IBM pSeries systems), we get counts from hypervisor mode for an event
such as 0:1:u.

This fixes the problem by setting all three exclude bits when we see
the second ':' and the clearing the exclude bits corresponding to the
modes we want to count. This also adds a ":h" modifier to allow the
user to ask for counts in hypervisor mode.

Signed-off-by: Paul Mackerras <[email protected]>
---
tools/perf/util/parse-events.c | 9 +++++++--
1 files changed, 7 insertions(+), 2 deletions(-)

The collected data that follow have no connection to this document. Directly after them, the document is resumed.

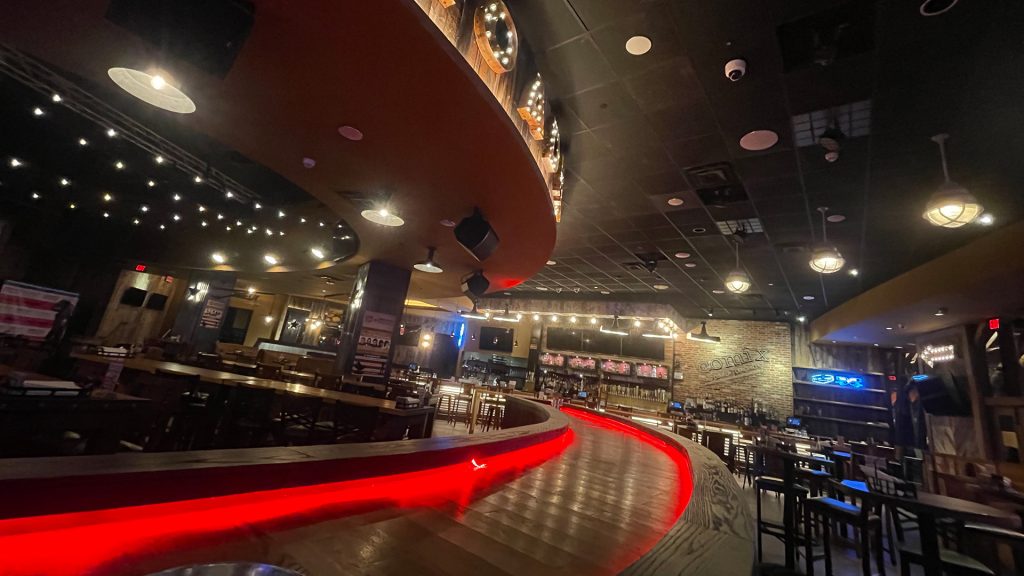 Find the location of a particular element. light is located at coordinates (156, 82). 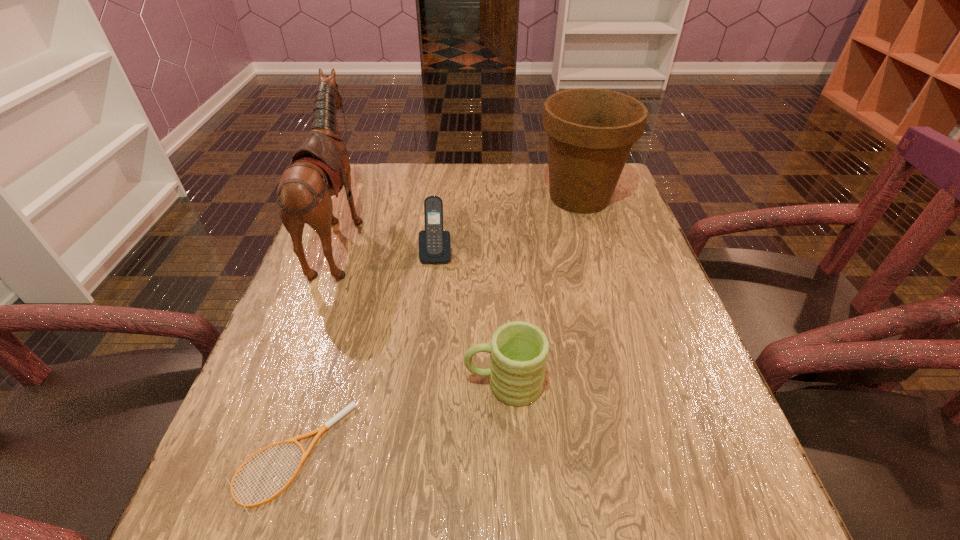 Identify the location of free spot located 0.060m on the front-facing side of the third shortest object. The width and height of the screenshot is (960, 540). (433, 282).

You are a GUI agent. You are given a task and a screenshot of the screen. Output one action in this format:
    pyautogui.click(x=<x>, y=<y>)
    Task: Click on the vacant area situated 0.190m on the side of the fourth tallest object with the handle
    
    Given the screenshot: What is the action you would take?
    pyautogui.click(x=360, y=384)

Locate an element on the screen. free space located 0.320m on the side of the fourth tallest object with the handle is located at coordinates (289, 384).

Find the location of a particular element. The image size is (960, 540). free region located on the side of the fourth tallest object with the handle is located at coordinates (355, 384).

The width and height of the screenshot is (960, 540). Identify the location of free location located 0.390m on the back of the shortest object. [354, 259].

In order to click on saddle present at the far edge in this screenshot , I will do `click(320, 167)`.

Locate an element on the screen. flowerpot that is at the far edge is located at coordinates (591, 131).

At what (x,y) coordinates should I click in order to perform the action: click on object positioned at the near edge. Please return your answer as a coordinate pair (x, y). The height and width of the screenshot is (540, 960). Looking at the image, I should click on (352, 405).

Where is `saddle located at the left edge`? The height and width of the screenshot is (540, 960). saddle located at the left edge is located at coordinates (320, 167).

I want to click on tennis racket that is at the left edge, so click(x=352, y=405). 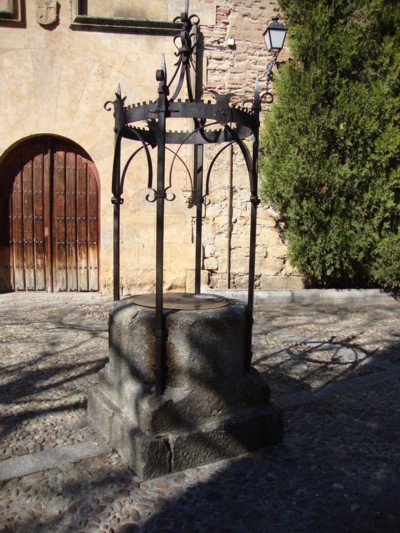 You are a GUI agent. You are given a task and a screenshot of the screen. Output one action in this format:
    pyautogui.click(x=<x>, y=<y>)
    Task: Click on the wall
    
    Given the screenshot: What is the action you would take?
    pyautogui.click(x=77, y=92) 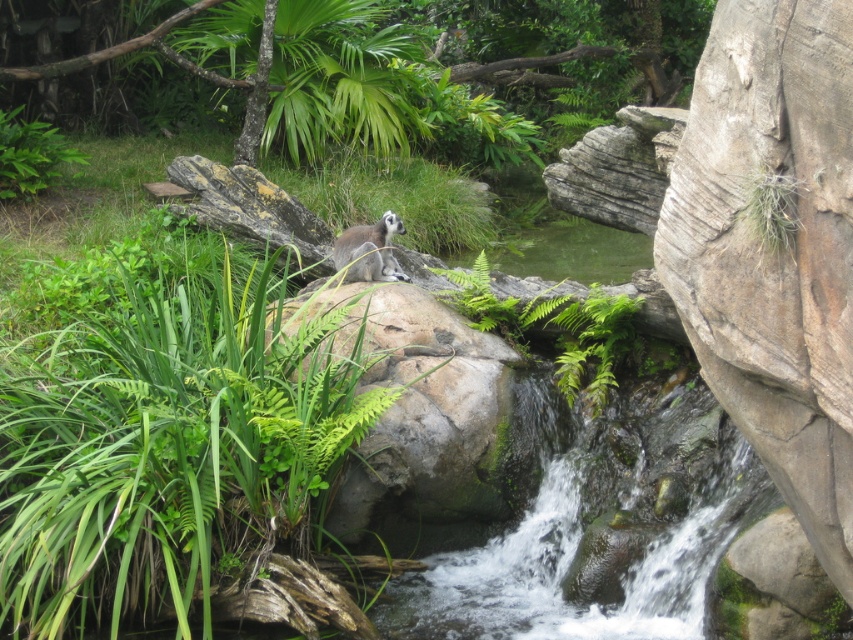 Consider the image. Measure the distance from green leafy fern at upper center to ring-tailed lemur at center.

green leafy fern at upper center is 1.67 meters away from ring-tailed lemur at center.

Does green leafy fern at upper center have a smaller size compared to ring-tailed lemur at center?

Incorrect, green leafy fern at upper center is not smaller in size than ring-tailed lemur at center.

This screenshot has height=640, width=853. I want to click on green leafy fern at upper center, so click(167, 442).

diff --git a/tools/perf/util/parse-events.c b/tools/perf/util/parse-events.c
index 4d042f1..f2ffe2c 100644
--- a/tools/perf/util/parse-events.c
+++ b/tools/perf/util/parse-events.c
@@ -277,10 +277,15 @@ static int parse_event_symbols(const char *str, struct perf_counter_attr *attr)
sep = strchr(pstr, ':');
if (sep) {
pstr = sep + 1;
+ attr->exclude_user = 1;
+ attr->exclude_kernel = 1;
+ attr->exclude_hv = 1;
if (strchr(pstr, 'k'))
- attr->exclude_user = 1;
+ attr->exclude_kernel = 0;
if (strchr(pstr, 'u'))
- attr->exclude_kernel = 1;
+ attr->exclude_user = 0;
+ if (strchr(pstr, 'h'))
+ attr->exclude_hv = 0;
}
attr->type = type;
attr->config = id;
--
1.6.0.4


2009-06-29 11:14:25

by Paul Mackerras

[permalink] [raw]
Subject: [PATCH 2/2] perf_counter: tools: Reduce perf stat overhead

At present, perf stat creates its counters on the perf process. Thus
the counters count the fork and various other activity in both the
parent and child, such as the resolver overhead for resolving PLT
entries for any libc functions that haven't been called before, such
as execvp.

This reduces the overhead by creating the counters on the child process
after the fork, using a couple of pipes to synchronize so that the
child process waits until the parent has created the counters before
doing the exec. To eliminate the PLT resolution overhead on calling
execvp, this does a dummy execvp first which will always fail.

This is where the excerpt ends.